*WORK REQUIRED:* The data below is to be written out exactly, with no pictures.

------------

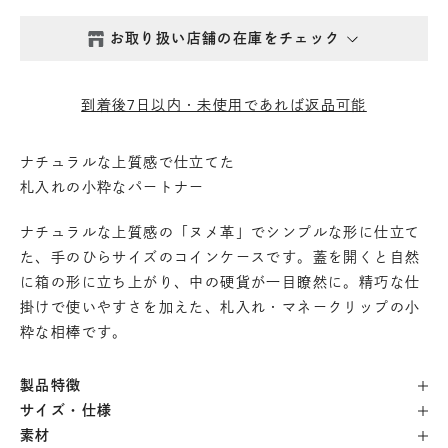
お取り扱い店舗の在庫をチェック
西新井本店
- 在庫 -
△
到着後7日以内・未使用であれば返品可能
鎌倉店
- 在庫 -
△
ナチュラルな上質感で仕立てた
札入れの小粋なパートナー
丸の内店
- 在庫 -
△
ナチュラルな上質感の「ヌメ革」でシンプルな形に仕立て
渋谷店
- 在庫 -
△
た、手のひらサイズのコインケースです。蓋を開くと自然
に箱の形に立ち上がり、中の硬貨が一目瞭然に。精巧な仕
掛けで使いやすさを加えた、札入れ・マネークリップの小
六本木店
- 在庫 -
△
粋な相棒です。
日本橋店
- 在庫 -
△
製品特徴
サイズ・仕様
自由が丘店
- 在庫 -
△
素材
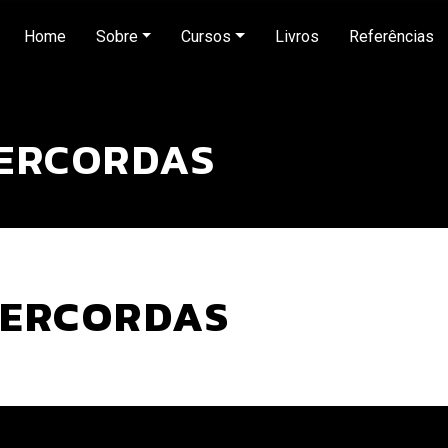
Home
Sobre
Cursos
Livros
Referências
PERCORDAS
PERCORDAS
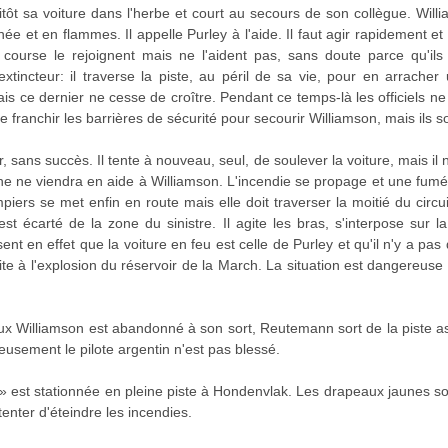
sitôt sa voiture dans l'herbe et court au secours de son collègue. Will
née et en flammes. Il appelle Purley à l'aide. Il faut agir rapidement et
ourse le rejoignent mais ne l'aident pas, sans doute parce qu'il
xtincteur: il traverse la piste, au péril de sa vie, pour en arrache
ais ce dernier ne cesse de croître. Pendant ce temps-là les officiels ne 
 franchir les barrières de sécurité pour secourir Williamson, mais ils so
, sans succès. Il tente à nouveau, seul, de soulever la voiture, mais il ne
 ne viendra en aide à Williamson. L'incendie se propage et une fumée
iers se met enfin en route mais elle doit traverser la moitié du circui
est écarté de la zone du sinistre. Il agite les bras, s'interpose sur la 
ent en effet que la voiture en feu est celle de Purley et qu'il n'y a pas
ite à l'explosion du réservoir de la March. La situation est dangereuse ca
x Williamson est abandonné à son sort, Reutemann sort de la piste a
eusement le pilote argentin n'est pas blessé.
» est stationnée en pleine piste à Hondenvlak. Les drapeaux jaunes sont
enter d'éteindre les incendies.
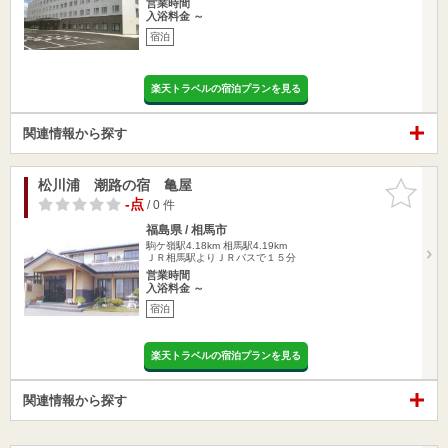
営業時間
入浴料金 ～
宿泊
楽天トラベルの宿泊プランを見る
関連情報から探す
松川浦 潮路の宿 亀屋
お気に入
りに追加
-点
/ 0 件
福島県 / 相馬市
駒ケ嶺駅4.18km
相馬駅4.19km
ＪＲ相馬駅よりＪＲバスで１５分
営業時間
入浴料金 ～
宿泊
楽天トラベルの宿泊プランを見る
関連情報から探す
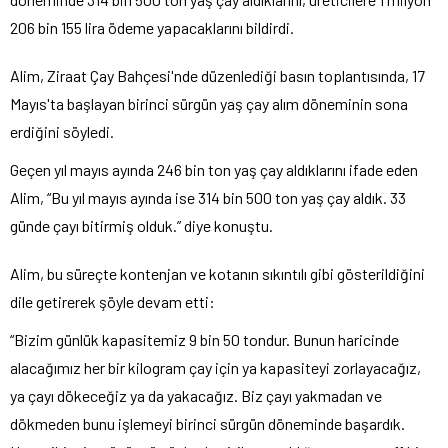
206 bin 155 lira ödeme yapacaklarını bildirdi.
Alim, Ziraat Çay Bahçesi'nde düzenlediği basın toplantısında, 17
Mayıs'ta başlayan birinci sürgün yaş çay alım döneminin sona
erdiğini söyledi.
Geçen yıl mayıs ayında 246 bin ton yaş çay aldıklarını ifade eden
Alim, “Bu yıl mayıs ayında ise 314 bin 500 ton yaş çay aldık. 33
günde çayı bitirmiş olduk.” diye konuştu.
Alim, bu süreçte kontenjan ve kotanın sıkıntılı gibi gösterildiğini
dile getirerek şöyle devam etti:
“Bizim günlük kapasitemiz 9 bin 50 tondur. Bunun haricinde
alacağımız her bir kilogram çay için ya kapasiteyi zorlayacağız,
ya çayı dökeceğiz ya da yakacağız. Biz çayı yakmadan ve
dökmeden bunu işlemeyi birinci sürgün döneminde başardık.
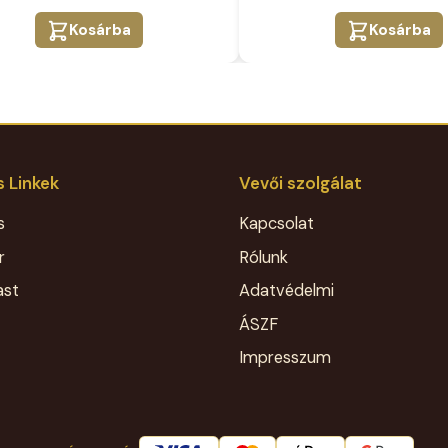
Kosárba
Kosárba
 Linkek
Vevői szolgálat
s
Kapcsolat
r
Rólunk
ast
Adatvédelmi
ÁSZF
Impresszum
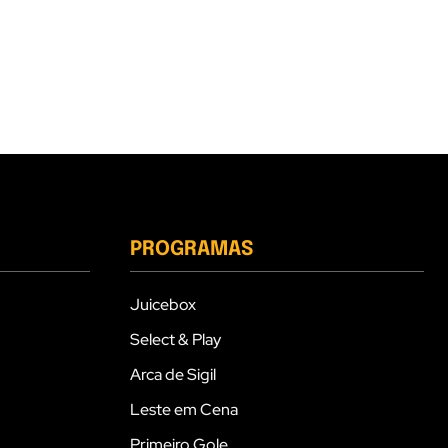
PROGRAMAS
Juicebox
Select & Play
Arca de Sigil
Leste em Cena
Primeiro Gole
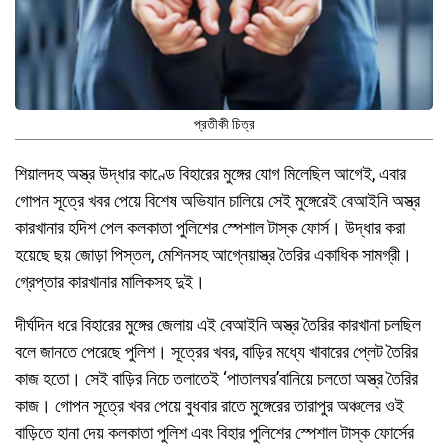
প্রতীকী চিত্র
শিয়ালদহ অস্ত্র উদ্ধার কাণ্ডে বিহারের মুঙ্গের যোগ মিলেছিল আগেই, এবার
গোপন সূত্রে খবর পেয়ে বিশেষ অভিযান চালিয়ে সেই মুঙ্গেরেই বেআইনি অস্ত্র
কারখানার হদিশ পেল কলকাতা পুলিশের স্পেশাল টাস্ক ফোর্স। উদ্ধার করা
হয়েছে ছয় জোড়া পিস্তল, মেশিনসহ আগ্নেয়াস্ত্র তৈরির একাধিক সামগ্রী।
গ্রেপ্তার কারখানার মালিকসহ দুই।
দীর্ঘদিন ধরে বিহারের মুঙ্গের জেলায় এই বেআইনি অস্ত্র তৈরির কারখানা চলছিল
বলে জানতে পেরেছে পুলিশ। সূত্রের খবর, বাড়ির মধ্যে খাবারের প্লেট তৈরির
কাজ হতো। সেই বাড়ির নিচে তলাতেই ‘পাতালঘর’বানিয়ে চলতো অস্ত্র তৈরির
কাজ। গোপন সূত্রে খবর পেয়ে বুধবার রাতে মুঙ্গেরের তারাপুর অঞ্চলের ওই
বাড়িতে হানা দেয় কলকাতা পুলিশ এবং বিহার পুলিশের স্পেশাল টাস্ক ফোর্সের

------------

*SOLUTION TO THIS PROBLEM:*
お取り扱い店舗の在庫をチェック
西新井本店
- 在庫 -
△
到着後7日以内・未使用であれば返品可能
鎌倉店
- 在庫 -
△
ナチュラルな上質感で仕立てた
札入れの小粋なパートナー
丸の内店
- 在庫 -
△
ナチュラルな上質感の「ヌメ革」でシンプルな形に仕立て
渋谷店
- 在庫 -
△
た、手のひらサイズのコインケースです。蓋を開くと自然
に箱の形に立ち上がり、中の硬貨が一目瞭然に。精巧な仕
掛けで使いやすさを加えた、札入れ・マネークリップの小
六本木店
- 在庫 -
△
粋な相棒です。
日本橋店
- 在庫 -
△
製品特徴
サイズ・仕様
自由が丘店
- 在庫 -
△
素材
Home
Sobre
Cursos
Livros
Referências
PERCORDAS
PERCORDAS
sitôt sa voiture dans l'herbe et court au secours de son collègue. Will
née et en flammes. Il appelle Purley à l'aide. Il faut agir rapidement et
ourse le rejoignent mais ne l'aident pas, sans doute parce qu'il
xtincteur: il traverse la piste, au péril de sa vie, pour en arrache
ais ce dernier ne cesse de croître. Pendant ce temps-là les officiels ne 
 franchir les barrières de sécurité pour secourir Williamson, mais ils so
, sans succès. Il tente à nouveau, seul, de soulever la voiture, mais il ne
 ne viendra en aide à Williamson. L'incendie se propage et une fumée
iers se met enfin en route mais elle doit traverser la moitié du circui
est écarté de la zone du sinistre. Il agite les bras, s'interpose sur la 
ent en effet que la voiture en feu est celle de Purley et qu'il n'y a pas
ite à l'explosion du réservoir de la March. La situation est dangereuse ca
x Williamson est abandonné à son sort, Reutemann sort de la piste a
eusement le pilote argentin n'est pas blessé.
» est stationnée en pleine piste à Hondenvlak. Les drapeaux jaunes sont
enter d'éteindre les incendies.
営業時間
入浴料金 ～
宿泊
楽天トラベルの宿泊プランを見る
関連情報から探す
松川浦 潮路の宿 亀屋
お気に入
りに追加
-点
/ 0 件
福島県 / 相馬市
駒ケ嶺駅4.18km
相馬駅4.19km
ＪＲ相馬駅よりＪＲバスで１５分
営業時間
入浴料金 ～
宿泊
楽天トラベルの宿泊プランを見る
関連情報から探す
206 bin 155 lira ödeme yapacaklarını bildirdi.
Alim, Ziraat Çay Bahçesi'nde düzenlediği basın toplantısında, 17
Mayıs'ta başlayan birinci sürgün yaş çay alım döneminin sona
erdiğini söyledi.
Geçen yıl mayıs ayında 246 bin ton yaş çay aldıklarını ifade eden
Alim, “Bu yıl mayıs ayında ise 314 bin 500 ton yaş çay aldık. 33
günde çayı bitirmiş olduk.” diye konuştu.
Alim, bu süreçte kontenjan ve kotanın sıkıntılı gibi gösterildiğini
dile getirerek şöyle devam etti:
“Bizim günlük kapasitemiz 9 bin 50 tondur. Bunun haricinde
alacağımız her bir kilogram çay için ya kapasiteyi zorlayacağız,
ya çayı dökeceğiz ya da yakacağız. Biz çayı yakmadan ve
dökmeden bunu işlemeyi birinci sürgün döneminde başardık.
Kosárba
Kosárba
 Linkek
Vevői szolgálat
s
Kapcsolat
r
Rólunk
ast
Adatvédelmi
ÁSZF
Impresszum
PROGRAMAS
Juicebox
Select & Play
Arca de Sigil
Leste em Cena
Primeiro Gole
প্রতীকী চিত্র
শিয়ালদহ অস্ত্র উদ্ধার কাণ্ডে বিহারের মুঙ্গের যোগ মিলেছিল আগেই, এবার
গোপন সূত্রে খবর পেয়ে বিশেষ অভিযান চালিয়ে সেই মুঙ্গেরেই বেআইনি অস্ত্র
কারখানার হদিশ পেল কলকাতা পুলিশের স্পেশাল টাস্ক ফোর্স। উদ্ধার করা
হয়েছে ছয় জোড়া পিস্তল, মেশিনসহ আগ্নেয়াস্ত্র তৈরির একাধিক সামগ্রী।
গ্রেপ্তার কারখানার মালিকসহ দুই।
দীর্ঘদিন ধরে বিহারের মুঙ্গের জেলায় এই বেআইনি অস্ত্র তৈরির কারখানা চলছিল
বলে জানতে পেরেছে পুলিশ। সূত্রের খবর, বাড়ির মধ্যে খাবারের প্লেট তৈরির
কাজ হতো। সেই বাড়ির নিচে তলাতেই ‘পাতালঘর’বানিয়ে চলতো অস্ত্র তৈরির
কাজ। গোপন সূত্রে খবর পেয়ে বুধবার রাতে মুঙ্গেরের তারাপুর অঞ্চলের ওই
বাড়িতে হানা দেয় কলকাতা পুলিশ এবং বিহার পুলিশের স্পেশাল টাস্ক ফোর্সের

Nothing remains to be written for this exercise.